10/10
Opulent, Picturesque, Over-the-Top Melodrama
12 June 2009
Warning: Spoilers
John Colton who co-authored Rain, the stage adaptation of the short story titled "Miss Thompson" by W. Somerset Maugham, was also solely responsible for another huge Broadway success, The Shanghai Gesture, a legend in 1926 theatregoing.
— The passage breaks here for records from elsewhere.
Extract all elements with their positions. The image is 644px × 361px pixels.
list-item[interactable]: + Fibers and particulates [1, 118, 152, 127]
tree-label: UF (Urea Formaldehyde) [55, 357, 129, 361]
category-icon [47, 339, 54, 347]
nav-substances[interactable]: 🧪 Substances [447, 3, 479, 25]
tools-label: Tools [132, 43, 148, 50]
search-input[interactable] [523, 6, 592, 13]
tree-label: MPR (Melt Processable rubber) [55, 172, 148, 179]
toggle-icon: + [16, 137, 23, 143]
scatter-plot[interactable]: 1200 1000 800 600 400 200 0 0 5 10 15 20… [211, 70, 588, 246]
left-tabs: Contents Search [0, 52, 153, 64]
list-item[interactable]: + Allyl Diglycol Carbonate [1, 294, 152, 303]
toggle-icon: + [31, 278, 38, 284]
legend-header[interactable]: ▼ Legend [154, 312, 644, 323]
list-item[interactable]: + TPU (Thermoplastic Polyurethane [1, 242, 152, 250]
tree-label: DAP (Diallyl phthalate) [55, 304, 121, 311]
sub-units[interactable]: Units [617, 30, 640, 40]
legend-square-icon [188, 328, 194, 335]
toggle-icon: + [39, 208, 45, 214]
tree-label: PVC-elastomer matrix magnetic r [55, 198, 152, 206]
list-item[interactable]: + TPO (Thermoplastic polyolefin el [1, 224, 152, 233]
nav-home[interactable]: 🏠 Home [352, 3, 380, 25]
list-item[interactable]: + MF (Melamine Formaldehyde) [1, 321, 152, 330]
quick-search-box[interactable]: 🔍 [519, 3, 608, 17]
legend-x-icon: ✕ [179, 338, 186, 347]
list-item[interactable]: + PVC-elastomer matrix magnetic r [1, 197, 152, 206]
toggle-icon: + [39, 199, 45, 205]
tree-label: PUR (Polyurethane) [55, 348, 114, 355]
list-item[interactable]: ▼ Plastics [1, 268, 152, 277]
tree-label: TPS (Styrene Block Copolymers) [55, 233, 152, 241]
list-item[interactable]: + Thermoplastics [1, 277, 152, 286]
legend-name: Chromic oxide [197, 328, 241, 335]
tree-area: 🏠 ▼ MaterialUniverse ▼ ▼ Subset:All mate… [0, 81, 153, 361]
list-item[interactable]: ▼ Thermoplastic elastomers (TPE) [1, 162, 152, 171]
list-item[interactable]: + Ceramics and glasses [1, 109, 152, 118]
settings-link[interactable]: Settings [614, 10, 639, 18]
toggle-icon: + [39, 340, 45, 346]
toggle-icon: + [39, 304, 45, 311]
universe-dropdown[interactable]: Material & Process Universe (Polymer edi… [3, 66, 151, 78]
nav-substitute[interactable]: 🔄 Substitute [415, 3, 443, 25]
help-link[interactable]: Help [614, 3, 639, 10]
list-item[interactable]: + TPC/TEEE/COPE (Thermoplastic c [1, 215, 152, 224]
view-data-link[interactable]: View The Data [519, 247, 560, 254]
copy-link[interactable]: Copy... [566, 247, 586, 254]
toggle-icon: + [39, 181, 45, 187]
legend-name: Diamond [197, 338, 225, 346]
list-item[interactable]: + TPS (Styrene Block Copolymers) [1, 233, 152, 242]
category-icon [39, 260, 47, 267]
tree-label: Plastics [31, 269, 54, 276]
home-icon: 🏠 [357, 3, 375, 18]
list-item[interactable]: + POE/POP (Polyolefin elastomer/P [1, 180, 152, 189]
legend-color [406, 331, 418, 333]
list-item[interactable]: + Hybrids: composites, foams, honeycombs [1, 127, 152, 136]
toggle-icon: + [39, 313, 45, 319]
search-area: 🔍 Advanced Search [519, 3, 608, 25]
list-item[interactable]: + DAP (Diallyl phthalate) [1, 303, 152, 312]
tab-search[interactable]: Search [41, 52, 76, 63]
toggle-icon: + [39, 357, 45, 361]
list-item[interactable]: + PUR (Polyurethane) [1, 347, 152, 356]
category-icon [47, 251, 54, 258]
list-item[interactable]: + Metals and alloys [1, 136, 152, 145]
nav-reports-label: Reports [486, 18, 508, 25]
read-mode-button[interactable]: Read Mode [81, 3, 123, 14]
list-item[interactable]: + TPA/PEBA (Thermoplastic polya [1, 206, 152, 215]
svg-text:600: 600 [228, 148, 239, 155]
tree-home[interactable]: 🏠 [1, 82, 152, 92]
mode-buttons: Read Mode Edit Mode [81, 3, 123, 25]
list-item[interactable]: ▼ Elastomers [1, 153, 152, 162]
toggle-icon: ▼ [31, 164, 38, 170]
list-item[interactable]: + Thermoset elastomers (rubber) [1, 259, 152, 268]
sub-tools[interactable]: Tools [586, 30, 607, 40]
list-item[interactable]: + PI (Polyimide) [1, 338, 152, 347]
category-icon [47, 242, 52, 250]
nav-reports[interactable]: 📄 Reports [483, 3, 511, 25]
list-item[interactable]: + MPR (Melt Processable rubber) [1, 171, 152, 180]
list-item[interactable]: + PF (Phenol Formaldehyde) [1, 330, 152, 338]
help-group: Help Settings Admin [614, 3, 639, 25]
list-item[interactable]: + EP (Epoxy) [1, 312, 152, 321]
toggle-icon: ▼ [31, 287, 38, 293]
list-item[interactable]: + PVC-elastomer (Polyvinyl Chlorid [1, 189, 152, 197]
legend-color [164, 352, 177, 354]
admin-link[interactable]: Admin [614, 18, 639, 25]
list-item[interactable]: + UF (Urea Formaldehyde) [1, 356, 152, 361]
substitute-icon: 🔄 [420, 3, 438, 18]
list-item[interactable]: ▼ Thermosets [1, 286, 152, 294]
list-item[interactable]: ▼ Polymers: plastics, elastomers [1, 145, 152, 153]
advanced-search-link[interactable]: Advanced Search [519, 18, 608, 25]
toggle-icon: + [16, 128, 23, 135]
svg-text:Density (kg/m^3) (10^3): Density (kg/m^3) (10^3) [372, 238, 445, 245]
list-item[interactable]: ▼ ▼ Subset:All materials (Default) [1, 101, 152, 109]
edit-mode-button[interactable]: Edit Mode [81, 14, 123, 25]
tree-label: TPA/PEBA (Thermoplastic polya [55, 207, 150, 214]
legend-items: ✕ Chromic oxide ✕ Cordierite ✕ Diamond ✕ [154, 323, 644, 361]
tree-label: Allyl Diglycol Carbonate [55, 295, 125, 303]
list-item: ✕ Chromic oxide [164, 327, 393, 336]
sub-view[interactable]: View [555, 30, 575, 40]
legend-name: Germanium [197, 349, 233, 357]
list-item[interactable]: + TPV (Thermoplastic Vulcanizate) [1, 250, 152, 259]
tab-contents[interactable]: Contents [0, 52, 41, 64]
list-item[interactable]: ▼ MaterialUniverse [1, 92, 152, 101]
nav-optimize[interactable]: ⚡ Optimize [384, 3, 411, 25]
On the other hand, the 1941 movie, directed and photographed (as the credits plainly state) by Josef von Sternberg (Paul Ivano was his camera operator), lost such a large amount of money, it permanently damaged his reputation. Pictorially, the movie is a noir masterpiece. The director has a great time with his opulently picturesque sets, peopled with a vast number of colorful Hollywood extras. Given the full von Sternberg treatment of soft, caressing lighting, Gene Tierney looks absolutely ravishing. Most attractively costumed, she plays up the melodramatic aspects of the plot to the hilt and is only distanced by Ona Munson who rivets our attention while she makes mincemeat of all the dialogue's best lines. Oddly, Victor Mature, of all people, ranks third to Munson and Tierney in the splendid acting department. He plays a rare unsympathetic role with amazing conviction and hits just the right note of superficial self-assurance. In the fall-guy role, Walter Huston enacts the man of the moment with his customary bravado, but is constantly out-pipped by many of the great support players like Phyllis Brooks and particularly Mike Mazurki who has the movie's famous fade-out line, "You likee Chinese New Year?"